**Records for processing**
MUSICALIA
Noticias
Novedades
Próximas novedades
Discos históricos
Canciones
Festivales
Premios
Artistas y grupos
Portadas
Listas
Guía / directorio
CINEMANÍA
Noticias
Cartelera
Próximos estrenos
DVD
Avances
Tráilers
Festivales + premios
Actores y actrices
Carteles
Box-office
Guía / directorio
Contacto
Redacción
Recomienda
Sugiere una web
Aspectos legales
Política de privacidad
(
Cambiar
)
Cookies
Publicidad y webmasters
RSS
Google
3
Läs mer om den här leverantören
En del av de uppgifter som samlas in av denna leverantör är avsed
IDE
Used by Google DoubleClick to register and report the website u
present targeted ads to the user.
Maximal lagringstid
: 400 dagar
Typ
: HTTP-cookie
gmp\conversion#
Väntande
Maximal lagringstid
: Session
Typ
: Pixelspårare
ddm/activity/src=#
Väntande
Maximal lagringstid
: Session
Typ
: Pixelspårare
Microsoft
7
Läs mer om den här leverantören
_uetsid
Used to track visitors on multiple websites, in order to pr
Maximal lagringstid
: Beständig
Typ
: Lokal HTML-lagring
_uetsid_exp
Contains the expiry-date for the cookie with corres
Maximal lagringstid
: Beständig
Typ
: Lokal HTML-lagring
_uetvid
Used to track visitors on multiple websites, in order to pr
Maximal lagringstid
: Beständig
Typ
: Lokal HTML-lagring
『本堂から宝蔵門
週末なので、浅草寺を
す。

**Task directions**
Each line above must be reproduced exactly.

**Output of the task**
MUSICALIA
Noticias
Novedades
Próximas novedades
Discos históricos
Canciones
Festivales
Premios
Artistas y grupos
Portadas
Listas
Guía / directorio
CINEMANÍA
Noticias
Cartelera
Próximos estrenos
DVD
Avances
Tráilers
Festivales + premios
Actores y actrices
Carteles
Box-office
Guía / directorio
Contacto
Redacción
Recomienda
Sugiere una web
Aspectos legales
Política de privacidad
(
Cambiar
)
Cookies
Publicidad y webmasters
RSS
Google
3
Läs mer om den här leverantören
En del av de uppgifter som samlas in av denna leverantör är avsed
IDE
Used by Google DoubleClick to register and report the website u
present targeted ads to the user.
Maximal lagringstid
: 400 dagar
Typ
: HTTP-cookie
gmp\conversion#
Väntande
Maximal lagringstid
: Session
Typ
: Pixelspårare
ddm/activity/src=#
Väntande
Maximal lagringstid
: Session
Typ
: Pixelspårare
Microsoft
7
Läs mer om den här leverantören
_uetsid
Used to track visitors on multiple websites, in order to pr
Maximal lagringstid
: Beständig
Typ
: Lokal HTML-lagring
_uetsid_exp
Contains the expiry-date for the cookie with corres
Maximal lagringstid
: Beständig
Typ
: Lokal HTML-lagring
_uetvid
Used to track visitors on multiple websites, in order to pr
Maximal lagringstid
: Beständig
Typ
: Lokal HTML-lagring
『本堂から宝蔵門
週末なので、浅草寺を
す。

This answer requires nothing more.